For leaving you want it to be a very routine thing so being at home all the time you can start from the very beginning by just popping out of the door for a second and then back in, taking things to the bin was a great opportunity for leaving pup for a short time


----------



## Marzi (Sep 17, 2012)

Do tell us about little 'no name' - she will have lots of names very soon, I am sure!

My Oh did not want puppies upstairs so mine have all been downstairs from the beginning. The kitchen and utility room were puppy proofed. Inzi the collie and Kiki the cavapoodlipoo did not have crates, Dot did. For all of them the routine was the same - before I went to bed (between 10.30 and midnight) we would go out for last emptying trip. I would have kept a note of when pup and peed and pooped during the day and I would stay out wandering around the garden until pup had at least one wee and hopefully also a poop - this could take up to 15 mins or so to begin with - with plenty of snail hunting, leaf eating, lawn digging etc but praising and rewarding and linking action to a key word (be quick) soon meant this became less long....
If the pup cried in the night I would go to them, take them out cuddle and pop back to bed.

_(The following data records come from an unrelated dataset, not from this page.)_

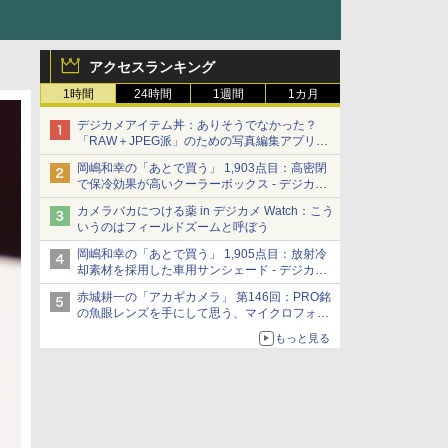
アクセスランキング
1時間
24時間
1週間
1カ月
デジカメアイテム丼：ありそうでなかった？
「RAW＋JPEG派」のための写真編集アプリ
カメラデフォルトのJPEGを大切にする
岡嶋和幸の「あとで買う」 1,903点目：高密閉
「Filmator」
で保冷効果が高いクーラーボックス - デジカメ
Watch
カメラバカにつける薬 in デジカメ Watch：こう
いうのはフィールドズームと呼ぼう
岡嶋和幸の「あとで買う」 1,905点目：放射冷
却素材を採用した車用サンシェード - デジカメ
Watch
赤城耕一の「アカギカメラ」 第146回：PRO銘
の魚眼レンズを手にして思う、マイクロフォー
サーズへの期待と可能性
もっと見る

I never left them to cry loudly indefinitely because of children and neighbours and OH.... sometimes I would sit in the dark with pup until it was very snoozy and then slide it onto its bed and sit some more and then creep out. Within a week all slept through from midnight til about 5.30am - and that early one slips back. With a winter pup do keep old towels in the airing cupboard so you have a warm dry towel to cuddle cold damp pup in after trip out in the rain. Also I used a snuggle safe heat pad with Dot who was an autumn puppy.

Keep a note of when your pup poops and wees - you will soon learn to anticipate their need. The more you take them out the less accidents you will have inside. Always take them out and stay out with them until they've done what they need to do. Wellies, waterproof coat and warm hat and a torch all essential for owners of pups coming home at this time of year!


----------



## hoobean (Sep 21, 2016)

Hi, how exciting!! We our getting our first cockapoo at the same time - ours is ready from the 7th nov too but we cannot collect until the 9th. I can't wait!! We will be going through the puppy stage together 
I'm planning to crate mine downstairs as thats where I want him to be long term, but if he wakes or cries very frequently I may move him to our room for a while to help him settle. This will be our first family dog (tho I had dogs previously when younger) so like you eager to get plans in place before he arrives. Our little boy is called Rufus xx


----------



## Lcarp (Oct 14, 2016)

Hi thank you for all your replies sorry only just getting back lots of family isuess going on.

Got our little girl yesterday we called her Missy


----------